Mais conectados. Mais conteúdo. Muito mais Nova Veneza.

Atire a primeira pedra quem não sofreu....

Hei você aí! É você mesmo! Aí triste, cabisbaixo.

Que anda colecionando choros e lamentações, porque tudo aquilo em que você acreditou, investindo o seu tempo e seu afeto não deu certo.

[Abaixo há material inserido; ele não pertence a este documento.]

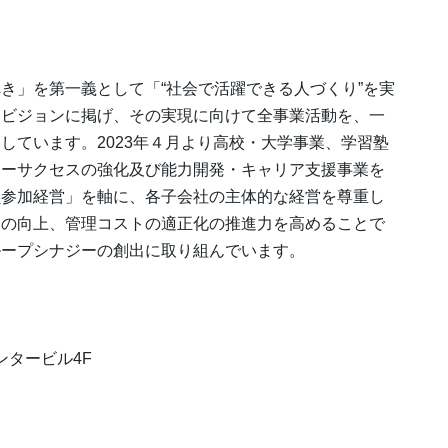
き」を第一義として「“社会で活躍できる人づくり”を実
トビジョンに掲げ、その実現に向けて全事業活動を、一
しています。2023年４月より高校・大学事業、学習塾
マーサクセスの強化及び能力開発・キャリア支援事業を
員参加経営」を軸に、各子会社の主体的な経営を尊重し
力の向上、管理コストの適正化の推進力を高めることで
ループシナジーの創出に取り組んでいます。
ンタービル4F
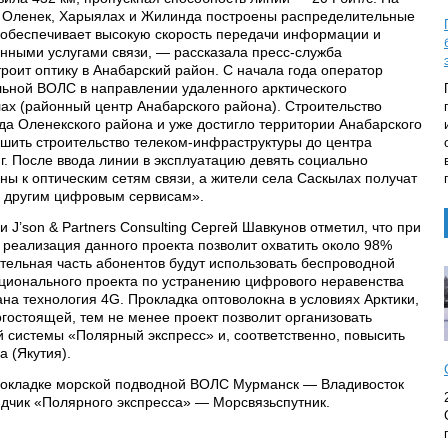
ах Оленек, Харыялах и Жилинда построены распределительные
 обеспечивает высокую скорость передачи информации и
нными услугами связи, — рассказала пресс-служба
роит оптику в Анабарский район. С начала года оператор
льной ВОЛС в направлении удаленного арктического
ах (районный центр Анабарского района). Строительство
да Оленекского района и уже достигло территории Анабарского
шить строительство телеком-инфраструктуры до центра
г. После ввода линии в эксплуатацию девять социально
ны к оптическим сетям связи, а жители села Саскылах получат
и другим цифровым сервисам».
J’son & Partners Consulting Сергей Шавкунов отметил, что при
 реализация данного проекта позволит охватить около 98%
ительная часть абонентов будут использовать беспроводной
ационального проекта по устранению цифрового неравенства
ана технология 4G. Прокладка оптоволокна в условиях Арктики,
огостоящей, тем не менее проект позволит организовать
 системы «Полярный экспресс» и, соответственно, повысить
а (Якутия).
рокладке морской подводной ВОЛС Мурманск — Владивосток
рядчик «Полярного экспресса» — Морсвязьспутник.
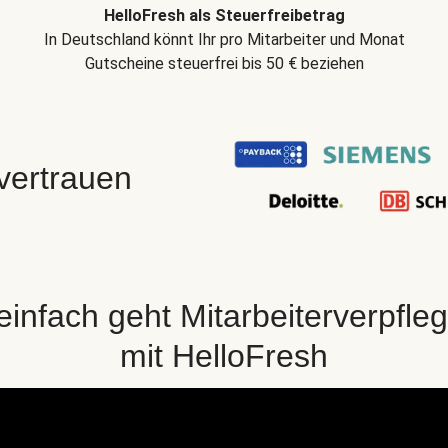
HelloFresh als Steuerfreibetrag
In Deutschland könnt Ihr pro Mitarbeiter und Monat
Gutscheine steuerfrei bis 50 € beziehen
 vertrauen
einfach geht Mitarbeiterverpfle
mit HelloFresh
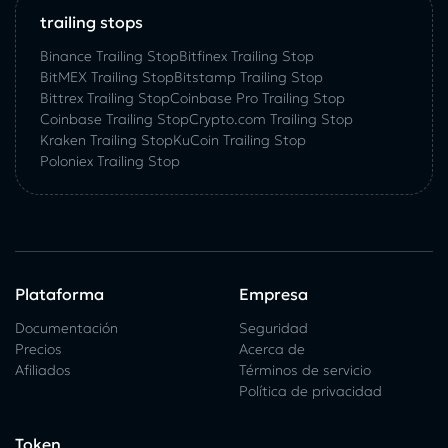
trailing stops
Binance Trailing Stop
Bitfinex Trailing Stop
BitMEX Trailing Stop
Bitstamp Trailing Stop
Bittrex Trailing Stop
Coinbase Pro Trailing Stop
Coinbase Trailing Stop
Crypto.com Trailing Stop
Kraken Trailing Stop
KuСoin Trailing Stop
Poloniex Trailing Stop
Plataforma
Empresa
Documentación
Seguridad
Precios
Acerca de
Afiliados
Términos de servicio
Política de privacidad
Token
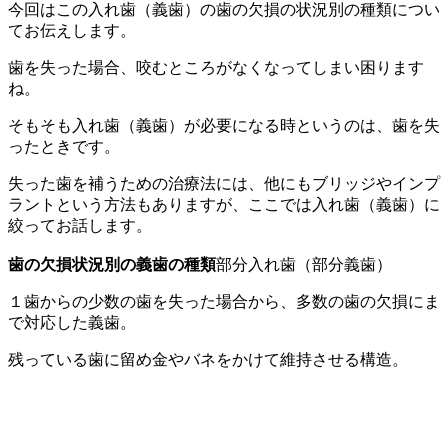
今回はこの入れ歯（義歯）の歯の欠損の状況別の種類につい
てお伝えします。
歯を失った場合、咬むところがなくなってしまい困ります
ね。
そもそも入れ歯（義歯）が必要になる時というのは、歯を失
ったときです。
失った歯を補うための治療法には、他にもブリッジやインプ
ラントという方法もありますが、ここでは入れ歯（義歯）に
絞ってお話します。
歯の欠損状況別の義歯の種類
部分入れ歯（部分義歯）
１歯からの少数の歯を失った場合から、多数の歯の欠損にま
で対応した義歯。
残っている歯に留め金やバネをかけて維持させる構造。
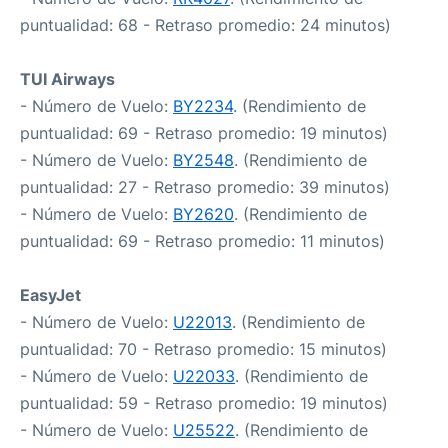
puntualidad: 68 - Retraso promedio: 24 minutos)
TUI Airways
- Número de Vuelo:
BY2234
. (Rendimiento de
puntualidad: 69 - Retraso promedio: 19 minutos)
- Número de Vuelo:
BY2548
. (Rendimiento de
puntualidad: 27 - Retraso promedio: 39 minutos)
- Número de Vuelo:
BY2620
. (Rendimiento de
puntualidad: 69 - Retraso promedio: 11 minutos)
EasyJet
- Número de Vuelo:
U22013
. (Rendimiento de
puntualidad: 70 - Retraso promedio: 15 minutos)
- Número de Vuelo:
U22033
. (Rendimiento de
puntualidad: 59 - Retraso promedio: 19 minutos)
- Número de Vuelo:
U25522
. (Rendimiento de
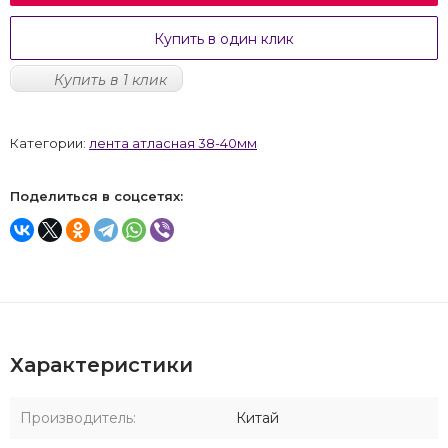
Купить в один клик
Купить в 1 клик
Категории:
лента атласная 38-40мм
Поделиться в соцсетях:
Характеристики
Производитель:
Китай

Me diga, quem nunca quebrou a cara? Confiou demais? Se envolveu e se entregou demais? Projetando todas as suas expectativas com o pensamento de que "desta vez é pra valer ". E que preferiu  se fazer de desentendido mediante aos alertas de perigo dados pelo outro, por pensar que aquela seria a sua grande chance de ser feliz.

Quem nunca permitiu que a emoção ficasse livre para decidir, sem dar ouvidos aos palpites da razão, por pensar que esta falava demais?

Ah então fala sério! Quem nunca vacilou no amor, na amizade, não é mesmo?

Nós tropeçamos sim, por nossa sensibilidade, por nossa ingenuidade ao sentir. Então acabamos por escorregar nas expectativas que criamos, e caímos por acreditar tanto na reciprocidade que não existe, ao pensar que o outro também precisa da gente.

E assim, somos surpreendidos pela indiferença de quem até então aparentava nutrir por nós algum afeto. E confesso... eu sei o quanto dói, e como nossa alma lateja quando isto acontece. Sei também o quanto é horrível ter que pensar que acreditamos tanto, ao ponto de nos machucar.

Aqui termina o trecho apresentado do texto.